Only text lines belong in the answer: the lines from the first one in the records through the line with "sekarang, tunggu beberapa", copied exactly.

[Recorded data]
>>>>>

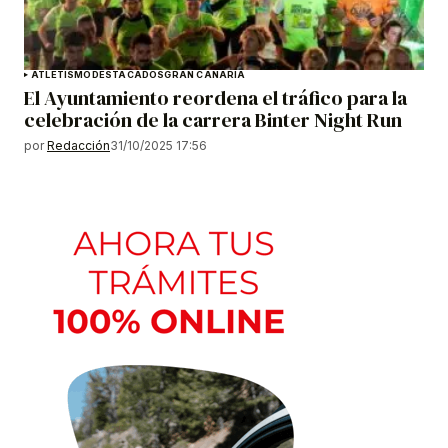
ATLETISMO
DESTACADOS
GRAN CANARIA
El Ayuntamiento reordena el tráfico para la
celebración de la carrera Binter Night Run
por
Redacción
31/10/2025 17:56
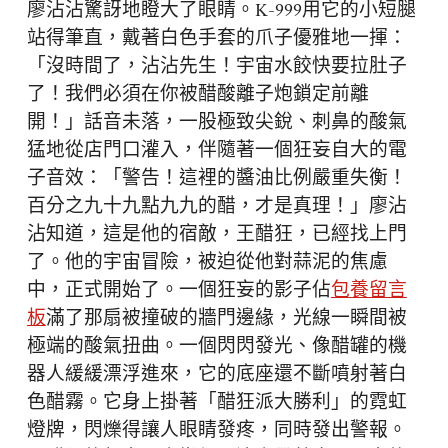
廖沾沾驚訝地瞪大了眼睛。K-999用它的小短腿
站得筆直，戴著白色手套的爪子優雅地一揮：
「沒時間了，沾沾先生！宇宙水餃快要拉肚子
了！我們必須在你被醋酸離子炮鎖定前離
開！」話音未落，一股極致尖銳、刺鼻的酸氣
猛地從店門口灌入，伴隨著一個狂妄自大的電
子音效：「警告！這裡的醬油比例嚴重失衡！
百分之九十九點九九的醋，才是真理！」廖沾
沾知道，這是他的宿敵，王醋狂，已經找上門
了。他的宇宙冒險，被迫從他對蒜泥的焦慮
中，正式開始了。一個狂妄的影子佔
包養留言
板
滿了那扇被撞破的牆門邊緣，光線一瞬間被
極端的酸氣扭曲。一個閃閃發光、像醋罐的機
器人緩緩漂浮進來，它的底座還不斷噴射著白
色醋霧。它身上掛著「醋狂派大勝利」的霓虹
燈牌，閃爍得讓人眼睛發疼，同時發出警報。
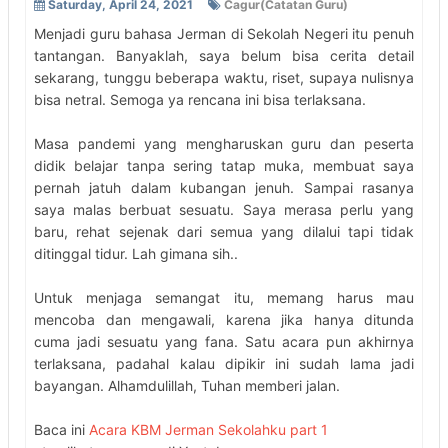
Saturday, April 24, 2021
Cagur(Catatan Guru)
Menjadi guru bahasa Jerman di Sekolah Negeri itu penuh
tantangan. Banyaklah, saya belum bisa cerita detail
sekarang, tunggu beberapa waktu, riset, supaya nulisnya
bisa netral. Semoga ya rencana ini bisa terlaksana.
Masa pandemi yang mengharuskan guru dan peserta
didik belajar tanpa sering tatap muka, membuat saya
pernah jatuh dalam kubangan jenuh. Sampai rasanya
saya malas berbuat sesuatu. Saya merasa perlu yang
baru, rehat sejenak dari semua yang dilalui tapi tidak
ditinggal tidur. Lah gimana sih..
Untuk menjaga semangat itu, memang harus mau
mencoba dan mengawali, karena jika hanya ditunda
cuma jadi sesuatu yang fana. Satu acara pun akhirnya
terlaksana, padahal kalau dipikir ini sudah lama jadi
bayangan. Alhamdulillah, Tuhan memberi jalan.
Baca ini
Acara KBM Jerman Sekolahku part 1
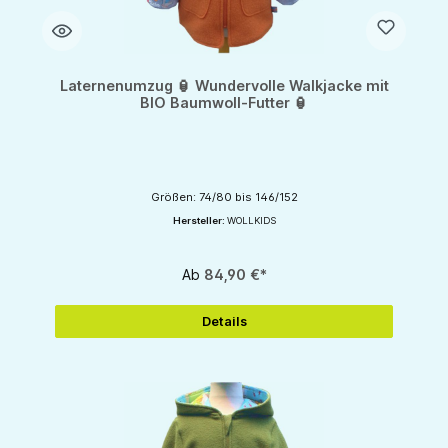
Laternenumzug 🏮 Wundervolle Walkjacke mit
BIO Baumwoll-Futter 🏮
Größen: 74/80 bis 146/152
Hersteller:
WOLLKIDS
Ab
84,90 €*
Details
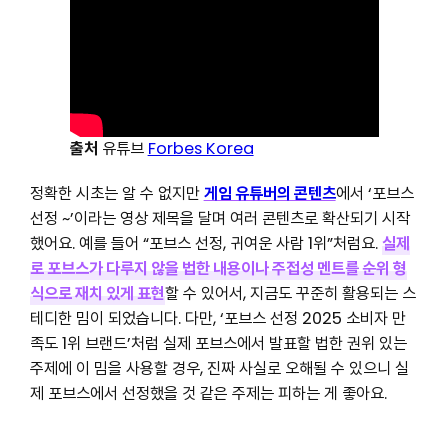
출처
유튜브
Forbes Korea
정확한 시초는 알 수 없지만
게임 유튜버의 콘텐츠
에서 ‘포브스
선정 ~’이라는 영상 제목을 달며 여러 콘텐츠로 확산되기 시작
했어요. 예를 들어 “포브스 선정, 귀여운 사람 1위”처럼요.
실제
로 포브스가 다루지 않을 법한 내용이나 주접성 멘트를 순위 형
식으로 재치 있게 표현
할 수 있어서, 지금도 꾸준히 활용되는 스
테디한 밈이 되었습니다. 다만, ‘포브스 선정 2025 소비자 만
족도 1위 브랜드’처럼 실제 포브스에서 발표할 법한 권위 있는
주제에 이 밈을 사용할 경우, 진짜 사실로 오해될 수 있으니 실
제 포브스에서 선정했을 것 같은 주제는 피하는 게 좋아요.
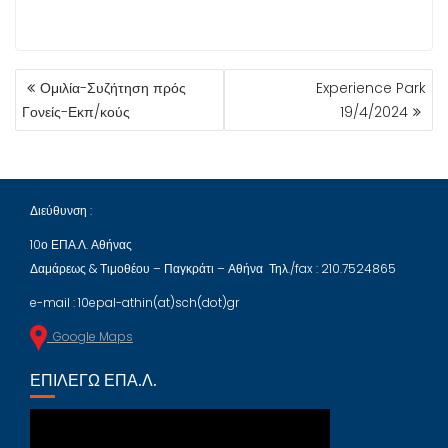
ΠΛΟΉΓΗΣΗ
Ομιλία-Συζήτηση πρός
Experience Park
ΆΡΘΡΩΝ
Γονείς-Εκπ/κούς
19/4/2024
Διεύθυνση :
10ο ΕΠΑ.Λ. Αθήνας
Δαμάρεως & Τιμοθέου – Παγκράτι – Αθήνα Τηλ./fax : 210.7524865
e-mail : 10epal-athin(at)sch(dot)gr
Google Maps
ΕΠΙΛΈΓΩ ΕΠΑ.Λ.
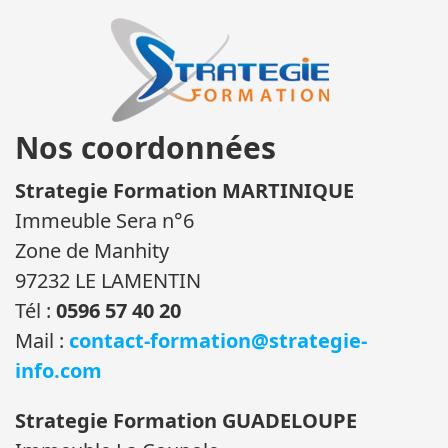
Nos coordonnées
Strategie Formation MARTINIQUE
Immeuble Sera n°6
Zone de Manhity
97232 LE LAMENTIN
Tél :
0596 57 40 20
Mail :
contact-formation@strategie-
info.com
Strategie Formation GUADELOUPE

<<<<<

_THE COMPLETED TASK:_
ATLETISMO
DESTACADOS
GRAN CANARIA
El Ayuntamiento reordena el tráfico para la
celebración de la carrera Binter Night Run
por
Redacción
31/10/2025 17:56
廖沾沾驚訝地瞪大了眼睛。K-999用它的小短腿
站得筆直，戴著白色手套的爪子優雅地一揮：
「沒時間了，沾沾先生！宇宙水餃快要拉肚子
了！我們必須在你被醋酸離子炮鎖定前離
開！」話音未落，一股極致尖銳、刺鼻的酸氣
猛地從店門口灌入，伴隨著一個狂妄自大的電
子音效：「警告！這裡的醬油比例嚴重失衡！
百分之九十九點九九的醋，才是真理！」廖沾
沾知道，這是他的宿敵，王醋狂，已經找上門
了。他的宇宙冒險，被迫從他對蒜泥的焦慮
中，正式開始了。一個狂妄的影子佔
包養留言
板
滿了那扇被撞破的牆門邊緣，光線一瞬間被
極端的酸氣扭曲。一個閃閃發光、像醋罐的機
器人緩緩漂浮進來，它的底座還不斷噴射著白
色醋霧。它身上掛著「醋狂派大勝利」的霓虹
燈牌，閃爍得讓人眼睛發疼，同時發出警報。
Saturday, April 24, 2021
Cagur(Catatan Guru)
Menjadi guru bahasa Jerman di Sekolah Negeri itu penuh
tantangan. Banyaklah, saya belum bisa cerita detail
sekarang, tunggu beberapa waktu, riset, supaya nulisnya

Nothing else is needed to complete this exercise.